Unexpected behavior in saving network as :float()

Question

Unexpected behavior in saving network as :float()

mbchang opened this issue 8 years ago · comments

Please see the issue posted in torch/torch7#711. I had accidentally submitted an issue for torch/nngraph there, and I'm not sure how to remove it. Thank you!

Soumith Chintala · Answer 1 · Thu Jul 07 2016 18:17:41 GMT+0800 (China Standard Time)

before loading the model, just execute the line:
require 'cunn'

mbchang · Answer 2 · Thu Jul 07 2016 23:25:20 GMT+0800 (China Standard Time)

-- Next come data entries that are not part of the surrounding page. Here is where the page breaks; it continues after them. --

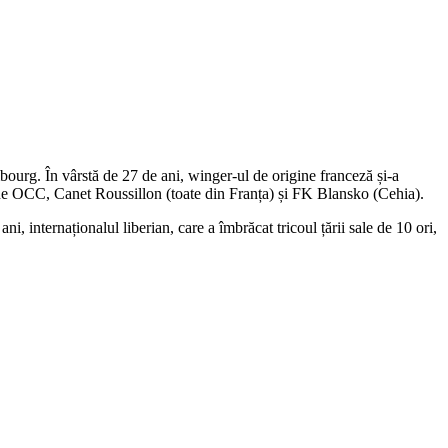
urg. În vârstă de 27 de ani, winger-ul de origine franceză și-a
ne OCC, Canet Roussillon (toate din Franța) și FK Blansko (Cehia).
i, internaționalul liberian, care a îmbrăcat tricoul țării sale de 10 ori,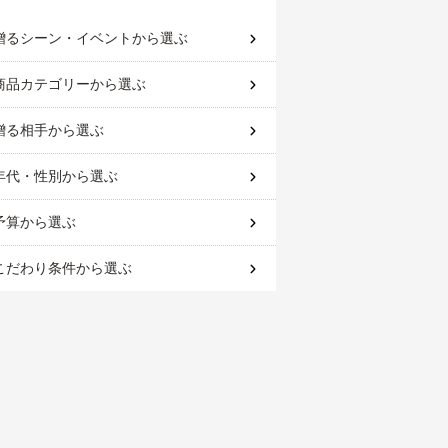
贈るシーン・イベント
から選ぶ
商品カテゴリー
から選ぶ
贈る相手
から選ぶ
年代・性別
から選ぶ
予算
から選ぶ
こだわり条件
から選ぶ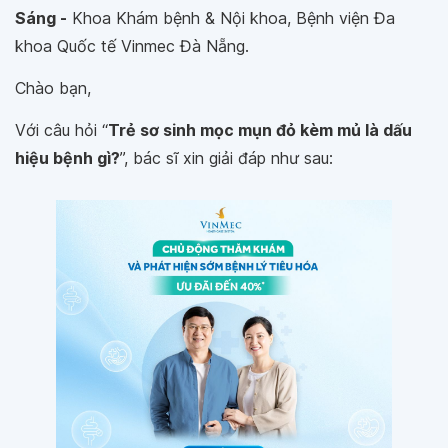
Sáng -
Khoa Khám bệnh & Nội khoa, Bệnh viện Đa
khoa Quốc tế Vinmec Đà Nẵng.
Chào bạn,
Với câu hỏi “
Trẻ sơ sinh mọc mụn đỏ kèm mủ là dấu
hiệu bệnh gì?
”, bác sĩ xin giải đáp như sau:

@soumith I do realize that if my computer has gpu capabilites, executing require cunn lets me load the checkpoint, as mentioned in my post. However, I intend to load the checkpoint on a computer that does not have gpu capabilities, for which I can't install cunn in the first place. That point aside, I had expected that casting the network to Float type would remove any need for cuda dependencies.

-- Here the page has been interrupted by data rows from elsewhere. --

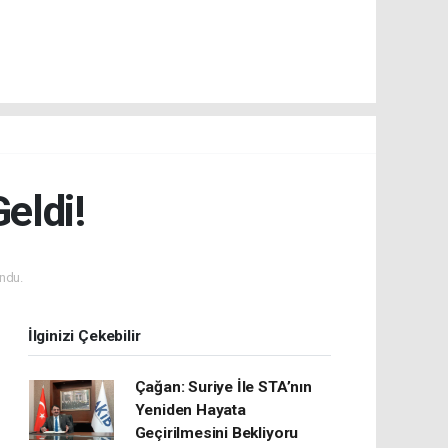
eldi!
ndu.
İlginizi Çekebilir
Çağan: Suriye İle STA’nın
Yeniden Hayata
Geçirilmesini Bekliyoru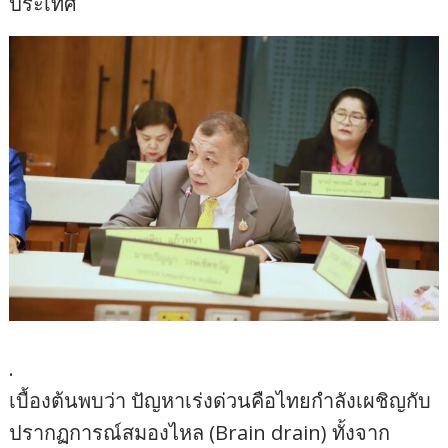
ประเทศ
.
เบื้องต้นพบว่า ปัญหาเร่งด่วนคือไทยกำลังเผชิญกับ
ปรากฏการณ์สมองไหล (Brain drain) ทั้งจาก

Francisco Massa · Answer 3 · Tue Jul 26 2016 05:35:03 GMT+0800 (China Standard Time)

@soumith There is indeed a problem here.
I think the guilty guy is in this line. When we call type, the buffers are all cleared, but the references of the old forward inputs are still there. The same might apply for the backward nodes.

Two workarounds for the moment: after converting to float and before saving, either do

:clearState(), or
run a forward/backward pass using float data.

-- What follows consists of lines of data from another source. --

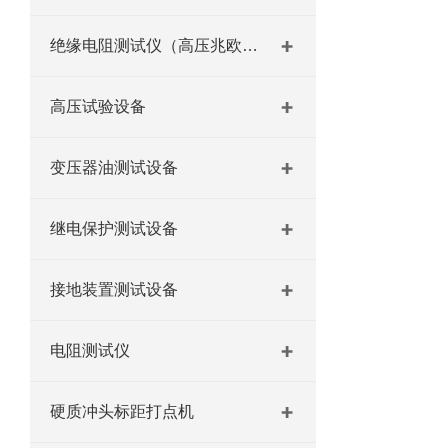
绝缘电阻测试仪（高压兆欧表）
高压试验设备
变压器油测试设备
继电保护测试设备
接地装置测试设备
电阻测试仪
硬质冲头标距打点机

Another consequence is that the model is almost double the original size.

I think this should be addressed in nngraph though.

Soumith Chintala · Answer 4 · Wed Jul 27 2016 13:19:56 GMT+0800 (China Standard Time)

@fmassa I dont think that holds for type. What you are saying actually might be affecting clearState though.
To check what you said, I added this assertion to tests, and it passes.
08d0b5d

Soumith Chintala · Answer 5 · Wed Jul 27 2016 13:22:33 GMT+0800 (China Standard Time)

@mbchang reproduced your issue. I am looking into it.

mbchang · Answer 6 · Wed Jul 27 2016 13:24:42 GMT+0800 (China Standard Time)

Thanks @soumith, that would be a great help!

Francisco Massa · Answer 7 · Wed Jul 27 2016 13:27:57 GMT+0800 (China Standard Time)

@soumith tests passes because forward is runned after model conversion. Without the forward it will fail I think.
but my workaround didn't work for networks containing cudnn modules which were converted to nn, I had to recreate the module and copy the parameters by hand

Soumith Chintala · Answer 8 · Wed Jul 27 2016 13:29:22 GMT+0800 (China Standard Time)

oohh i see, ok makes sense. looking into it.

Francisco Massa · Answer 9 · Wed Jul 27 2016 13:36:43 GMT+0800 (China Standard Time)

I just realized that the line that my comment was pointing is off. I was referring to this line, which I'll copy here to avoid other ambiguities:

child.data.input[mapindex] = x

Soumith Chintala · Answer 10 · Wed Jul 27 2016 13:45:32 GMT+0800 (China Standard Time)

@mbchang @fmassa fixed it via #126 . Reinstall nngraph and it should be fixed.